Zucchini Noodle Bolognese

  • Author: Jessie
  • Prep Time: 30 mins
  • Cook Time: 1 hour 30 mins
  • Total Time: 2 hours
  • Yield: Serves 4 1x


Easy spiralized Zucchini Noodle recipe with homemade bolognese sauce.



  • 2 large carrots, roughly chopped
  • 2 large celery stalks, roughly chopped
  • 2 cloves garlic, peeled
  • 1 small yellow onion, roughly chopped
  • 2 Tbsp. olive oil
  • salt and pepper to taste
  • 1 lb. grass-fed ground beef
  • 1/2 cup tomato paste
  • 2 cups hearty red wine (I used a Cabernet Sauvignon)
  • 2 bay leaves
  • 2 cups water
  • 4 large zucchinis
  • 1/4 cup shredded parmesan cheese (optional), for garnish


  1. In a food processor, pulse carrots, celery, garlic, and onion together to chop everything into very small, fine pieces – it should look kind of like you’ve grated everything through a very small cheese grater.
  2. In a large, flat-bottomed saucepan or dutch oven, heat olive oil over medium-high heat.
  3. Add your carrot-celery-onion mixture to the pan and sauté – stirring only occasionally – for 10-15 minutes until veggies have softened and started to brown.
  4. Add salt, pepper, and ground beef to pan and break the beef apart with a spoon or spatula. Sauté for another 10 minutes or so, stirring occasionally, until beef is cooked through and lightly browned.
  5. Add tomato paste and stir to combine.
  6. Add 1/2 cup of the red wine to pan to deglaze, and be sure to scrape any brown bits off the bottom of the pan (that’s where all the flavor is!)
  7. Add the remaining red wine and the bay leaves and stir to combine.
  8. Reduce heat to medium and bring mixture to a simmer.
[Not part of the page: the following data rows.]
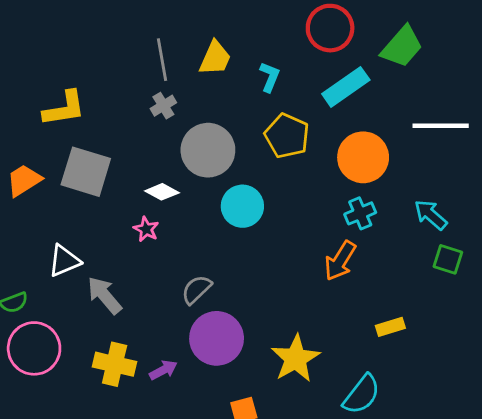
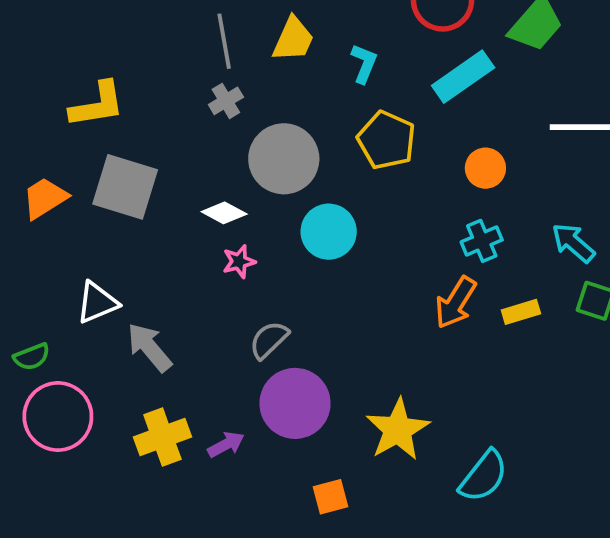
orange circle: (363, 157) -> (485, 168), size x0.6
pink star: (146, 229) -> (239, 261), moved, turned 30
yellow rectangle: (390, 327) -> (521, 312), moved
yellow cross: (115, 364) -> (162, 437), turned -33

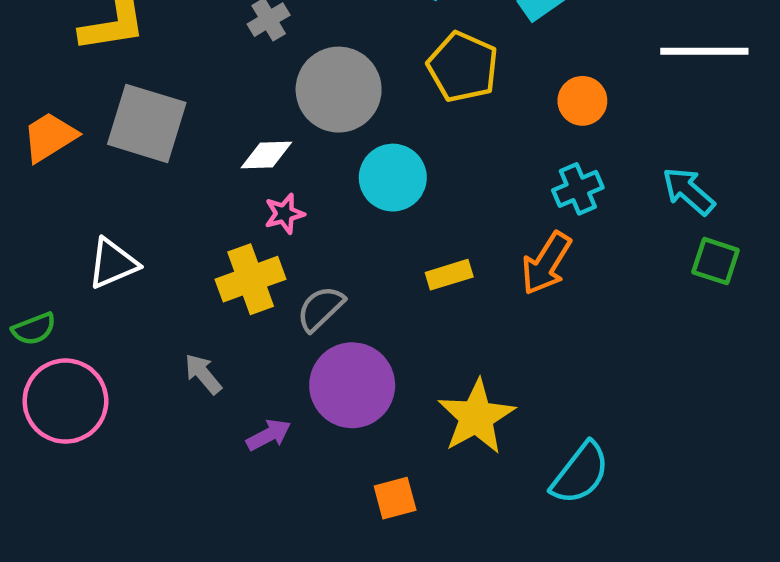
white diamond: (224, 213) -> (266, 155), turned -30
yellow rectangle: (521, 312) -> (449, 275), moved
gray arrow: (149, 347) -> (203, 374), moved, size x0.7
yellow cross: (162, 437) -> (251, 279), moved

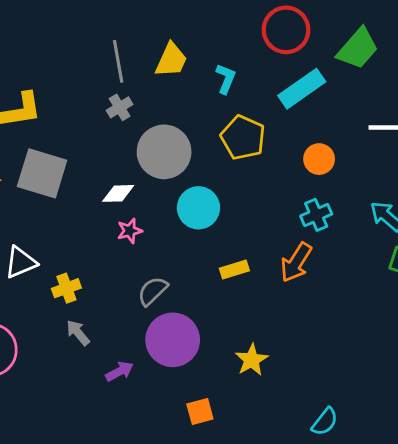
yellow cross: (251, 279) -> (66, 288), moved, size x0.7
yellow star: (476, 417) -> (252, 360), size x0.7
cyan semicircle: (580, 473) -> (325, 422), moved, size x0.7

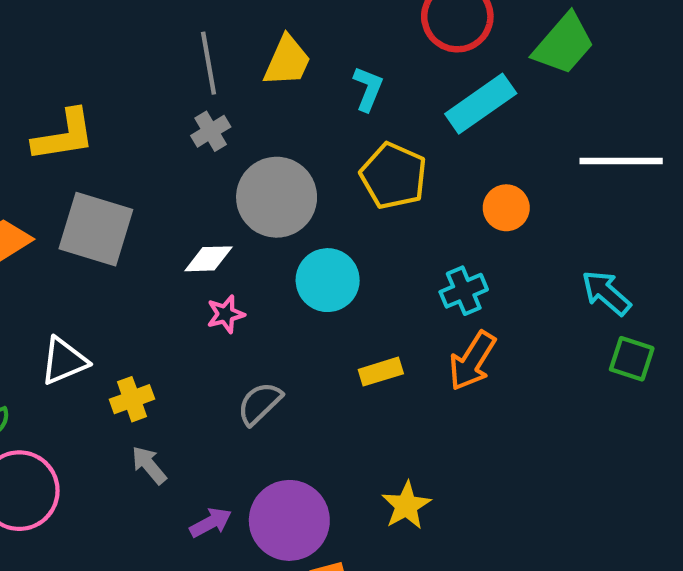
cyan cross: (316, 215) -> (464, 291), moved
purple circle: (173, 340) -> (289, 520), moved

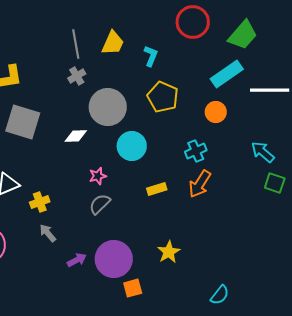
cyan rectangle: (481, 104) -> (227, 74), moved
pink star: (226, 314) -> (98, 176), moved

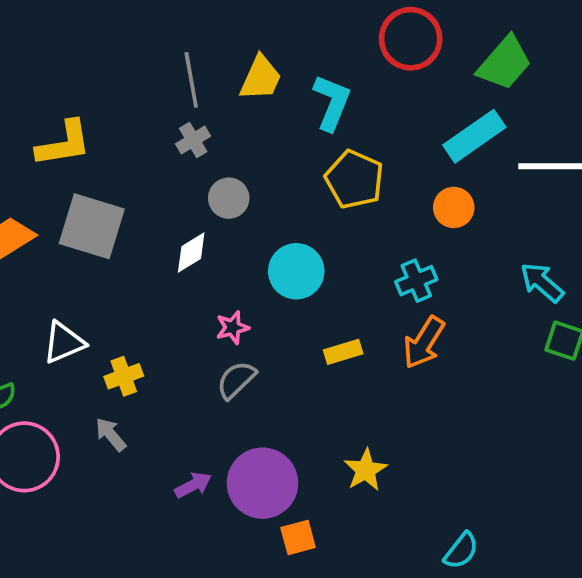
cyan L-shape: (151, 56) -> (332, 102), size x1.4
gray circle: (108, 107) -> (229, 198), moved, size x0.6
white diamond: (76, 136) -> (191, 252), turned -30
gray arrow: (48, 233) -> (111, 434), moved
Cook until wine has reduced by half, about 15 minutes.
  9. When wine has reduced, add 1 cup of water and stir to combine. Bring the sauce back to a simmer and cook until water has reduced by half, about 20 minutes.
  10. Add the last cup of water to sauce and stir to combine. Bring back to a simmer and reduce the liquid by about 3/4 (you want a relatively low liquid content because zucchini contains so much water). This should take about 25 minutes.
  11. While the sauce reduces for the final time, slice or spiralize your zucchini. I use my mandolin fitted with the smallest slicing blade to get noodle-like slices, but you could also use a spiralizer (<–affiliate link).
  12. Heat a large skillet over medium heat and add the zucchini noodles and a pinch of kosher salt.
  13. Cook for 1-2 minutes until zucchini has just begun to soften, then transfer noodles to a colander and let them drain for a few minutes while you finish the sauce. I find this quick pre-cooking helps release some of the water in the zucchini so they’re less soggy (but still taste al dente!) and don’t release too much water into your bolognese sauce.
  14. When the sauce is ready, remove the bay leaves and discard.
  15. Place drained zucchini into serving dishes and top with bolognese sauce. Top with parmesan cheese and serve immediately.


Not a zucchini noodle fan? Use regular spaghetti!

For a vegetarian option, swap sliced portobello mushrooms for the beef in this recipe.

Zucchini noodles release a lot of water, so make sure you’ve drained them as instructed in the recipe before serving.